What is the best way to write grok pattern for below Log

Hi Folks,

Below is the line that I am trying to write a GROK pattern however later part starts with JSON and my codec => json is not matching due to the first part.

Any idea or clue how do I match the rules or do I need to write complete grok pattern for below log entries?

honeysap.events.logfeed - 2020-03-15 05:13:50,979 - EVENT    - {"timestamp": "2020-03-15 05:13:50.978092", "request": "AAAAQE5JX1JPVVRFAAIoAgAAAAEAAAAoAAAAFDE5Mi4xNjguNS4xMjcAMzI5OQAAMTAuMC4wLjEwMABzYXBkcDAxAAA=", "session": "4ba57f1d-b5ad-4ebf-9ef9-35f9e8860723", "target_port": 3299, "target_ip": "0.0.0.0", "data": "", "event": "Received packet", "service": "saprouter", "source_ip": "192.168.5.76", "response": "", "source_port": 52183}

My KV is working fine when only those inside braces entries are parased

input {
        stdin {
        codec => json
        }
}

filter {
        kv { }
}
output {
stdout {}
}

I used a combination of grok to grab the timestamp from the message and the main payload, which is JSON formatted.

input {
  file {
    path => "PATH/TO/honeysap.log"
    codec => plain {
      charset => "ISO-8859-1"
    }
    type => "honeysap"
    start_position => beginning
    sincedb_path => "/dev/null"
  }
}

filter {
  # Get rid of the logfile path if it isn't needed.
  mutate {
    remove_field => [ "path" ]
  }

  # Extract the timestamp and JSON payload. If successful remove the original message.
  grok {
    match => {
      "[message]" => "honeysap\.events\.logfeed%{SPACE}-%{SPACE}(?<datetime>20[0-3][0-9]-[0-1][0-9]-[0-3][0-9] [0-2][0-9]:[0-6][0-9]:[0-6][0-9],[0-9][0-9][0-9])%{SPACE}-%{SPACE}EVENT%{SPACE}-[^\{]+%{GREEDYDATA:payload}"
    }
    remove_field => [ "[message]" ]
  }

  # If the grok was successful process the timestamp and JSON payload.
  if "_grokparsefailure" not in [tags] {
    # Transform the JSON payload into event fields. If successful remove the payload field.
    json {
      skip_on_invalid_json => true
      source => "[payload]"
      remove_field => [ "[payload]" ]
    }
    
    # Set @timestamp based on datetime (the timestamp from the message). If successful remove the datetime field.
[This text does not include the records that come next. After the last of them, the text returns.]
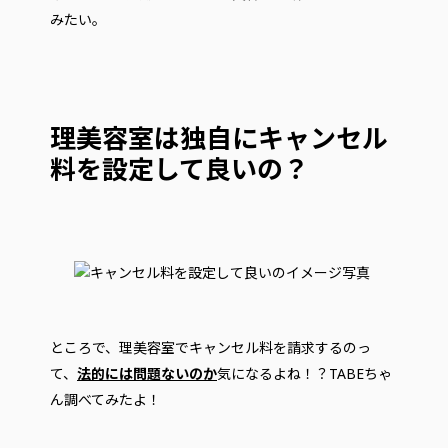
みたい。
理美容室は独自にキャンセル
料を設定して良いの？
ところで、理美容室でキャンセル料を請求するのっ
て、
法的には問題ないのか
気になるよね！？TABEちゃ
ん調べてみたよ！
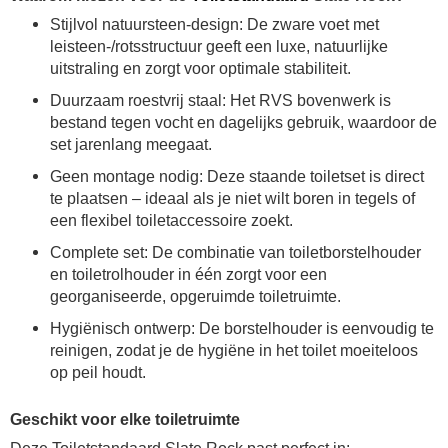
Stijlvol natuursteen-design: De zware voet met
leisteen-/rotsstructuur geeft een luxe, natuurlijke
uitstraling en zorgt voor optimale stabiliteit.
Duurzaam roestvrij staal: Het RVS bovenwerk is
bestand tegen vocht en dagelijks gebruik, waardoor de
set jarenlang meegaat.
Geen montage nodig: Deze staande toiletset is direct
te plaatsen – ideaal als je niet wilt boren in tegels of
een flexibel toiletaccessoire zoekt.
Complete set: De combinatie van toiletborstelhouder
en toiletrolhouder in één zorgt voor een
georganiseerde, opgeruimde toiletruimte.
Hygiënisch ontwerp: De borstelhouder is eenvoudig te
reinigen, zodat je de hygiëne in het toilet moeiteloos
op peil houdt.
Geschikt voor elke toiletruimte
Set the timezone as needed.
    date {
      match => [ "[datetime]", "YYYY-MM-dd HH:mm:ss,SSS" ]
      remove_field => [ "[datetime]" ]
      timezone => "UTC"
    }
  }
}

output {
  stdout {
    codec => rubydebug { }
  }
}

The resulting output is...

{
     "@timestamp" => 2020-03-15T05:13:50.979Z,
           "type" => "honeysap",
    "target_port" => 3299,
        "service" => "saprouter",
    "source_port" => 52183,
      "source_ip" => "192.168.5.76",
       "response" => "",
      "target_ip" => "0.0.0.0",
      "timestamp" => "2020-03-15 05:13:50.978092",
           "host" => "ws5",
        "request" => "AAAAQE5JX1JPVVRFAAIoAgAAAAEAAAAoAAAAFDE5Mi4xNjguNS4xMjcAMzI5OQAAMTAuMC4wLjEwMABzYXBkcDAxAAA=",
       "@version" => "1",
          "event" => "Received packet",
           "data" => "",
        "session" => "4ba57f1d-b5ad-4ebf-9ef9-35f9e8860723"
}

Since the JSON payload also includes a timestamp field you could also do something more simple like...

filter {
  # Get rid of the logfile path if it isn't needed. And remove the non-JSON log prefix.
  mutate {
    remove_field => [ "path" ]
    gsub => [ "[message]", "^[^\{]+", "" ]
  }

  json {
    skip_on_invalid_json => true
    source => "[message]"
    remove_field => [ "[message]" ]
  }
  
  # Set @timestamp based on the timestamp field from the JSON payload. If successful remove the datetime field. Set the timezone as needed.
  date {
    match => [ "[timestamp]", "ISO8601" ]
    remove_field => [ "[timestamp]" ]
    timezone => "UTC"
  }
}

This produces a similar output, without the extra timestamp...

{
           "type" => "honeysap",
       "@version" => "1",
      "target_ip" => "0.0.0.0",
          "event" => "Received packet",
           "data" => "",
       "response" => "",
        "session" => "4ba57f1d-b5ad-4ebf-9ef9-35f9e8860723",
     "@timestamp" => 2020-03-15T05:13:50.979Z,
        "service" => "saprouter",
        "request" => "AAAAQE5JX1JPVVRFAAIoAgAAAAEAAAAoAAAAFDE5Mi4xNjguNS4xMjcAMzI5OQAAMTAuMC4wLjEwMABzYXBkcDAxAAA=",
    "source_port" => 52183,
           "host" => "ws5",
      "timestamp" => "2020-03-15 05:13:50.978092",
      "source_ip" => "192.168.5.76",
    "target_port" => 3299
}

In some environments multiple timestamps are desired in order to record the time the event occurred, the time it was logged by the observing system, and the time it was received by the central log system. In ECS these are @timestamp, event.created, and event.ingested respectively.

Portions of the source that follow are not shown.